Mengadopsi konsep arsitektur bangunan yang dicampurkan gaya timur, Masjid Azizi tampak kokoh berdiri, walaupun usianya melebihi 100 tahun.

Uniknya, bangunan ini menjadi saksi nyata, bahwa konsep pembangunan pada masa lampau mengikuti gaya Eropa, China, India dan wilayah Timur.

Selain itu, keindahan ornamen-ornamen dalam masjid membuat pendatang seakan berada di timur tengah. Lantaran, ornamen bangunan didatangkan langsung dari luar.

Hingga saat ini, Masjid Azizi masih eksis berdiri dan dikunjungi, pendatang juga menyempatkan diri untuk melakukan ziarah di makam sultan. Tempat ini, menjadi lokasi favorit para pendatang, atau wisatawan dari luar kota untuk beribadah atau sekadar singgah. 

 

Saksikan Video Pilihan Berikut Ini:

2 dari 4 halaman

Ada Makam Pahlawan Nasional Amir Hamzah

Tak hanya bisa beribadah, di Masjid Azizi biasa pendatang akan menyempatkan mengunjungi atau berziarah ke makam Pahlawan Nasional Tengku Amir Hamzah. Makam Tengku Amir Hamzah masih berada di dalam komplek Masjid Azizi.
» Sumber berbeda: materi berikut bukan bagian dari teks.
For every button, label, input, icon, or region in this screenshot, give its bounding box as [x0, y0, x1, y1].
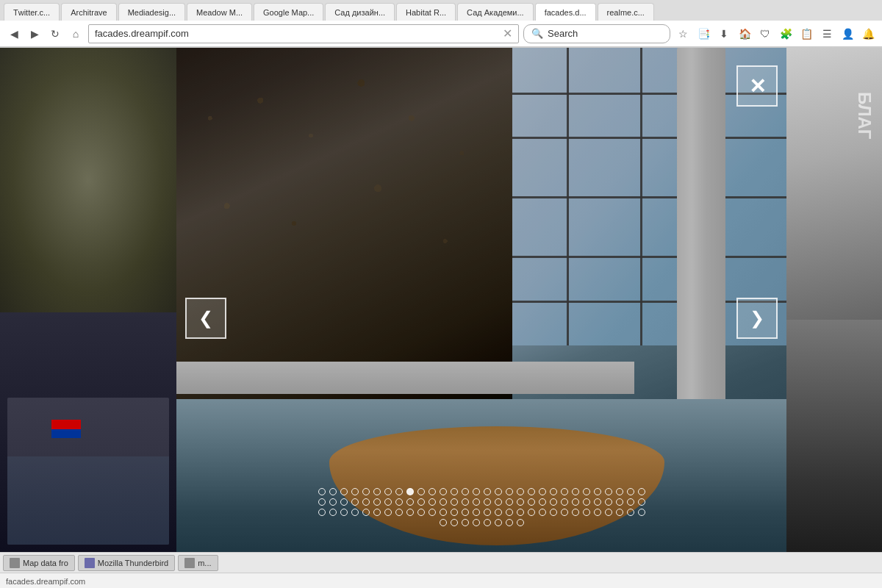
tab-sad2[interactable]: Сад Академи... — [457, 3, 534, 21]
bullet-1-27[interactable] — [605, 488, 612, 495]
bullet-3-12[interactable] — [440, 509, 447, 516]
bullet-2-23[interactable] — [561, 498, 568, 506]
bullet-3-11[interactable] — [429, 509, 436, 516]
url-clear-button[interactable]: ✕ — [503, 26, 512, 40]
addon-icon[interactable]: 🧩 — [778, 26, 794, 42]
bullet-1-29[interactable] — [627, 488, 634, 495]
bullet-1-26[interactable] — [594, 488, 601, 495]
bullet-1-18[interactable] — [506, 488, 513, 495]
bullet-2-11[interactable] — [429, 498, 436, 506]
bullet-2-8[interactable] — [395, 498, 403, 506]
home-icon2[interactable]: 🏠 — [736, 26, 753, 42]
bullet-1-22[interactable] — [550, 488, 557, 495]
tab-architrave[interactable]: Architrave — [61, 3, 117, 21]
bullet-2-12[interactable] — [440, 498, 447, 506]
bullet-2-26[interactable] — [594, 498, 601, 506]
bullet-1-17[interactable] — [495, 488, 502, 495]
bullet-3-22[interactable] — [550, 509, 557, 516]
bullet-2-29[interactable] — [627, 498, 634, 506]
bullet-3-13[interactable] — [451, 509, 458, 516]
bullet-1-3[interactable] — [340, 488, 348, 495]
tab-habitat[interactable]: Habitat R... — [396, 3, 456, 21]
bullet-3-1[interactable] — [318, 509, 326, 516]
bullet-2-19[interactable] — [517, 498, 524, 506]
close-button[interactable]: ✕ — [736, 65, 778, 107]
home-button[interactable]: ⌂ — [68, 26, 84, 42]
bullet-3-10[interactable] — [417, 509, 425, 516]
tab-twitter[interactable]: Тwitter.c... — [4, 3, 60, 21]
bullet-3-15[interactable] — [473, 509, 480, 516]
bullet-1-28[interactable] — [616, 488, 623, 495]
bullet-4-3[interactable] — [462, 519, 469, 526]
bullet-1-8[interactable] — [395, 488, 403, 495]
bullet-2-13[interactable] — [451, 498, 458, 506]
bullet-2-1[interactable] — [318, 498, 326, 506]
bullet-3-4[interactable] — [351, 509, 359, 516]
bullet-1-11[interactable] — [429, 488, 436, 495]
bullet-1-4[interactable] — [351, 488, 359, 495]
bullet-2-25[interactable] — [583, 498, 590, 506]
bullet-4-8[interactable] — [517, 519, 524, 526]
bullet-3-7[interactable] — [384, 509, 392, 516]
bullet-2-18[interactable] — [506, 498, 513, 506]
bullet-1-20[interactable] — [528, 488, 535, 495]
bullet-3-21[interactable] — [539, 509, 546, 516]
bullet-1-12[interactable] — [440, 488, 447, 495]
bullet-2-6[interactable] — [373, 498, 381, 506]
bullet-3-23[interactable] — [561, 509, 568, 516]
profile-icon[interactable]: 👤 — [839, 26, 856, 42]
star-icon[interactable]: ☆ — [675, 26, 691, 42]
clipboard-icon[interactable]: 📋 — [798, 26, 814, 42]
bullet-3-26[interactable] — [594, 509, 601, 516]
download-icon[interactable]: ⬇ — [716, 26, 732, 42]
bullet-4-5[interactable] — [484, 519, 491, 526]
reload-button[interactable]: ↻ — [47, 26, 63, 42]
bullet-1-21[interactable] — [539, 488, 546, 495]
bullet-4-6[interactable] — [495, 519, 502, 526]
bullet-2-30[interactable] — [638, 498, 645, 506]
bullet-1-30[interactable] — [638, 488, 645, 495]
bullet-3-24[interactable] — [572, 509, 579, 516]
bullet-3-5[interactable] — [362, 509, 370, 516]
notifications-icon[interactable]: 🔔 — [860, 26, 876, 42]
bullet-1-5[interactable] — [362, 488, 370, 495]
bullet-1-15[interactable] — [473, 488, 480, 495]
bullet-1-7[interactable] — [384, 488, 392, 495]
url-field[interactable]: facades.dreampif.com ✕ — [88, 24, 519, 43]
taskbar-item-thunderbird[interactable]: Mozilla Thunderbird — [78, 555, 175, 571]
tab-google[interactable]: Google Мар... — [254, 3, 323, 21]
tab-facades[interactable]: facades.d... — [535, 3, 596, 21]
tab-meadow[interactable]: Meadow M... — [187, 3, 252, 21]
bullet-2-22[interactable] — [550, 498, 557, 506]
bullet-1-24[interactable] — [572, 488, 579, 495]
bullet-2-16[interactable] — [484, 498, 491, 506]
bullet-2-9[interactable] — [406, 498, 414, 506]
search-field[interactable]: 🔍 Search — [523, 24, 670, 43]
bullet-2-24[interactable] — [572, 498, 579, 506]
forward-button[interactable]: ▶ — [26, 26, 43, 42]
bullet-2-21[interactable] — [539, 498, 546, 506]
bullet-2-15[interactable] — [473, 498, 480, 506]
bullet-3-9[interactable] — [406, 509, 414, 516]
bullet-2-17[interactable] — [495, 498, 502, 506]
bullet-2-5[interactable] — [362, 498, 370, 506]
prev-arrow-button[interactable]: ❮ — [185, 298, 226, 339]
tab-mediadesig[interactable]: Mediadesig... — [118, 3, 185, 21]
bullet-3-25[interactable] — [583, 509, 590, 516]
bullet-3-8[interactable] — [395, 509, 403, 516]
bullet-3-16[interactable] — [484, 509, 491, 516]
bullet-1-6[interactable] — [373, 488, 381, 495]
bullet-2-27[interactable] — [605, 498, 612, 506]
bullet-2-20[interactable] — [528, 498, 535, 506]
taskbar-item-m[interactable]: m... — [178, 555, 218, 571]
bullet-1-16[interactable] — [484, 488, 491, 495]
bullet-3-6[interactable] — [373, 509, 381, 516]
bullet-1-2[interactable] — [329, 488, 337, 495]
next-arrow-button[interactable]: ❯ — [736, 298, 778, 339]
bullet-1-23[interactable] — [561, 488, 568, 495]
bullet-4-2[interactable] — [451, 519, 458, 526]
bullet-3-20[interactable] — [528, 509, 535, 516]
bullet-3-28[interactable] — [616, 509, 623, 516]
bullet-3-30[interactable] — [638, 509, 645, 516]
bullet-2-7[interactable] — [384, 498, 392, 506]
Hampir setiap harinya, makam tersebut ramai dikunjungi oleh masyarakat sekitar, atau wisawatan. Biasanya, warga yang datang memanjatkan doa di makam tersebut.
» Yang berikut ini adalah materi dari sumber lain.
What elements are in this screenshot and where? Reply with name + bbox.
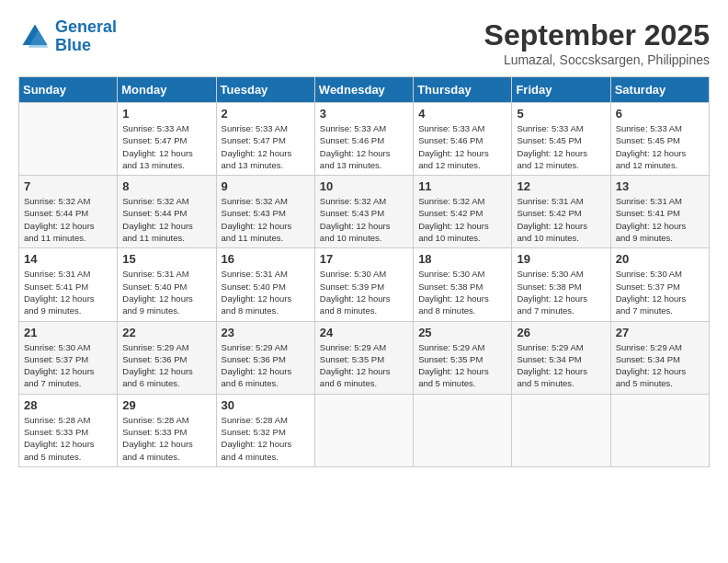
header-friday: Friday (512, 77, 610, 103)
calendar-cell (512, 394, 610, 466)
logo-icon (18, 20, 51, 53)
calendar-cell: 27Sunrise: 5:29 AM Sunset: 5:34 PM Dayli… (610, 321, 709, 394)
day-number: 6 (616, 107, 704, 121)
calendar-cell: 23Sunrise: 5:29 AM Sunset: 5:36 PM Dayli… (216, 321, 314, 394)
day-number: 18 (418, 252, 506, 266)
day-number: 9 (222, 179, 310, 193)
day-info: Sunrise: 5:29 AM Sunset: 5:35 PM Dayligh… (320, 341, 408, 390)
calendar-cell: 15Sunrise: 5:31 AM Sunset: 5:40 PM Dayli… (118, 248, 216, 321)
logo: General Blue (18, 18, 117, 55)
day-number: 1 (122, 107, 210, 121)
day-info: Sunrise: 5:29 AM Sunset: 5:35 PM Dayligh… (418, 341, 506, 390)
calendar-cell: 12Sunrise: 5:31 AM Sunset: 5:42 PM Dayli… (512, 176, 610, 248)
calendar-cell: 7Sunrise: 5:32 AM Sunset: 5:44 PM Daylig… (19, 176, 118, 248)
day-number: 26 (517, 326, 605, 339)
calendar-cell (314, 394, 413, 466)
calendar-cell: 21Sunrise: 5:30 AM Sunset: 5:37 PM Dayli… (19, 321, 118, 394)
day-number: 29 (122, 398, 210, 412)
header-saturday: Saturday (610, 77, 709, 103)
day-number: 19 (517, 252, 605, 266)
day-info: Sunrise: 5:30 AM Sunset: 5:39 PM Dayligh… (320, 268, 408, 316)
calendar-cell: 22Sunrise: 5:29 AM Sunset: 5:36 PM Dayli… (118, 321, 216, 394)
day-number: 16 (222, 252, 310, 266)
day-number: 25 (418, 326, 506, 339)
day-info: Sunrise: 5:30 AM Sunset: 5:37 PM Dayligh… (24, 341, 112, 390)
week-row-2: 7Sunrise: 5:32 AM Sunset: 5:44 PM Daylig… (19, 176, 710, 248)
day-info: Sunrise: 5:31 AM Sunset: 5:42 PM Dayligh… (517, 195, 605, 244)
calendar-cell: 18Sunrise: 5:30 AM Sunset: 5:38 PM Dayli… (414, 248, 512, 321)
logo-line1: General (55, 17, 117, 36)
day-number: 21 (24, 326, 112, 339)
week-row-5: 28Sunrise: 5:28 AM Sunset: 5:33 PM Dayli… (19, 394, 710, 466)
calendar-cell: 29Sunrise: 5:28 AM Sunset: 5:33 PM Dayli… (118, 394, 216, 466)
calendar-cell: 16Sunrise: 5:31 AM Sunset: 5:40 PM Dayli… (216, 248, 314, 321)
day-number: 13 (616, 179, 704, 193)
calendar-cell: 26Sunrise: 5:29 AM Sunset: 5:34 PM Dayli… (512, 321, 610, 394)
day-number: 3 (320, 107, 408, 121)
header-monday: Monday (118, 77, 216, 103)
day-number: 27 (616, 326, 704, 339)
day-number: 10 (320, 179, 408, 193)
calendar-cell (610, 394, 709, 466)
week-row-3: 14Sunrise: 5:31 AM Sunset: 5:41 PM Dayli… (19, 248, 710, 321)
calendar-header-row: SundayMondayTuesdayWednesdayThursdayFrid… (19, 77, 710, 103)
day-info: Sunrise: 5:33 AM Sunset: 5:46 PM Dayligh… (320, 122, 408, 171)
calendar-cell: 2Sunrise: 5:33 AM Sunset: 5:47 PM Daylig… (216, 103, 314, 176)
calendar-cell: 25Sunrise: 5:29 AM Sunset: 5:35 PM Dayli… (414, 321, 512, 394)
day-number: 20 (616, 252, 704, 266)
day-number: 23 (222, 326, 310, 339)
day-info: Sunrise: 5:30 AM Sunset: 5:37 PM Dayligh… (616, 268, 704, 316)
day-number: 28 (24, 398, 112, 412)
day-info: Sunrise: 5:28 AM Sunset: 5:33 PM Dayligh… (24, 414, 112, 463)
day-info: Sunrise: 5:32 AM Sunset: 5:43 PM Dayligh… (320, 195, 408, 244)
logo-text: General Blue (55, 18, 117, 55)
day-info: Sunrise: 5:32 AM Sunset: 5:44 PM Dayligh… (122, 195, 210, 244)
title-block: September 2025 Lumazal, Soccsksargen, Ph… (484, 18, 710, 67)
day-number: 4 (418, 107, 506, 121)
day-number: 7 (24, 179, 112, 193)
header-tuesday: Tuesday (216, 77, 314, 103)
calendar-cell: 4Sunrise: 5:33 AM Sunset: 5:46 PM Daylig… (414, 103, 512, 176)
calendar-cell (414, 394, 512, 466)
day-info: Sunrise: 5:29 AM Sunset: 5:34 PM Dayligh… (517, 341, 605, 390)
day-number: 15 (122, 252, 210, 266)
calendar-cell: 10Sunrise: 5:32 AM Sunset: 5:43 PM Dayli… (314, 176, 413, 248)
day-info: Sunrise: 5:31 AM Sunset: 5:41 PM Dayligh… (24, 268, 112, 316)
header-sunday: Sunday (19, 77, 118, 103)
calendar-cell: 20Sunrise: 5:30 AM Sunset: 5:37 PM Dayli… (610, 248, 709, 321)
calendar-cell: 3Sunrise: 5:33 AM Sunset: 5:46 PM Daylig… (314, 103, 413, 176)
day-info: Sunrise: 5:28 AM Sunset: 5:33 PM Dayligh… (122, 414, 210, 463)
calendar-cell (19, 103, 118, 176)
calendar-cell: 30Sunrise: 5:28 AM Sunset: 5:32 PM Dayli… (216, 394, 314, 466)
day-info: Sunrise: 5:29 AM Sunset: 5:36 PM Dayligh… (122, 341, 210, 390)
week-row-4: 21Sunrise: 5:30 AM Sunset: 5:37 PM Dayli… (19, 321, 710, 394)
calendar-cell: 24Sunrise: 5:29 AM Sunset: 5:35 PM Dayli… (314, 321, 413, 394)
calendar-cell: 14Sunrise: 5:31 AM Sunset: 5:41 PM Dayli… (19, 248, 118, 321)
calendar-cell: 9Sunrise: 5:32 AM Sunset: 5:43 PM Daylig… (216, 176, 314, 248)
calendar-cell: 8Sunrise: 5:32 AM Sunset: 5:44 PM Daylig… (118, 176, 216, 248)
calendar-cell: 5Sunrise: 5:33 AM Sunset: 5:45 PM Daylig… (512, 103, 610, 176)
calendar-cell: 17Sunrise: 5:30 AM Sunset: 5:39 PM Dayli… (314, 248, 413, 321)
day-info: Sunrise: 5:31 AM Sunset: 5:41 PM Dayligh… (616, 195, 704, 244)
calendar-table: SundayMondayTuesdayWednesdayThursdayFrid… (18, 76, 710, 467)
week-row-1: 1Sunrise: 5:33 AM Sunset: 5:47 PM Daylig… (19, 103, 710, 176)
calendar-cell: 11Sunrise: 5:32 AM Sunset: 5:42 PM Dayli… (414, 176, 512, 248)
calendar-cell: 6Sunrise: 5:33 AM Sunset: 5:45 PM Daylig… (610, 103, 709, 176)
day-number: 12 (517, 179, 605, 193)
day-number: 8 (122, 179, 210, 193)
day-info: Sunrise: 5:32 AM Sunset: 5:44 PM Dayligh… (24, 195, 112, 244)
page-header: General Blue September 2025 Lumazal, Soc… (18, 18, 710, 67)
day-info: Sunrise: 5:33 AM Sunset: 5:45 PM Dayligh… (616, 122, 704, 171)
day-info: Sunrise: 5:33 AM Sunset: 5:45 PM Dayligh… (517, 122, 605, 171)
day-number: 30 (222, 398, 310, 412)
day-number: 5 (517, 107, 605, 121)
calendar-cell: 1Sunrise: 5:33 AM Sunset: 5:47 PM Daylig… (118, 103, 216, 176)
calendar-cell: 13Sunrise: 5:31 AM Sunset: 5:41 PM Dayli… (610, 176, 709, 248)
day-number: 14 (24, 252, 112, 266)
day-number: 24 (320, 326, 408, 339)
day-info: Sunrise: 5:31 AM Sunset: 5:40 PM Dayligh… (122, 268, 210, 316)
day-info: Sunrise: 5:29 AM Sunset: 5:34 PM Dayligh… (616, 341, 704, 390)
day-info: Sunrise: 5:33 AM Sunset: 5:46 PM Dayligh… (418, 122, 506, 171)
day-info: Sunrise: 5:28 AM Sunset: 5:32 PM Dayligh… (222, 414, 310, 463)
day-info: Sunrise: 5:29 AM Sunset: 5:36 PM Dayligh… (222, 341, 310, 390)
Tengku Amir Hamzah adalah pahlawan nasional sekaligus sebagai sastrawan Pujangga Baru yang lahir di Kabupaten Langkat, 28 Februari 1911.

Tengku Amir Hamzah lahir dari kalangan keluarga istana Kesultanan Langkat, ayahnya adalah pangeran bernama Tengku Muhammad Adil dan ibunya Tengku Mahjiwa.

Amir Hamzah memiliki 11 orang bersaudara, dan keluarganya memiliki kebiasaan tradisi agama Islam yang kuat dan juga gemar akan sejarah dan sastra Melayu klasik.

Mula-mula menempuh pendidikan di Langkatsche School di Tanjung Pura pada tahun 1916, lalu Amir Hamzah di HIS Tanjung Pura tahun 1924. Kemudian melanjutkan ke sekolah Christelijk MULO di Kota Medan.

Guna memantapkan pendidikannya, Amir Hamzah kemudian berhijrah ke Batavia untuk melanjutkan sekolah MULO kelas 2 dan kelas 3, dan menamatkannya pada tahun 1927.

Di tahun yang sama Amir berangkat ke Surakarta untuk mendaftar diri ke sekolah AMS (Algemeene Middelbare School) di jurusan Sastra Timur. Dirinya dikenal sebagai murid yang rajin, tak pernal bolos sekolah, dan berdisiplin.

Di kota tersebut, ia mula berkenalan dengan Ilik Sundari, seorang wanita Jawa yang dicintainya dan menjadi sumber inspirasi bait-bait syairnya. Selepas tamat dari AMS, ia kemudian kembali ke Batavia untuk melanjutkan pendidikan di Sekolah Hakim Tinggi.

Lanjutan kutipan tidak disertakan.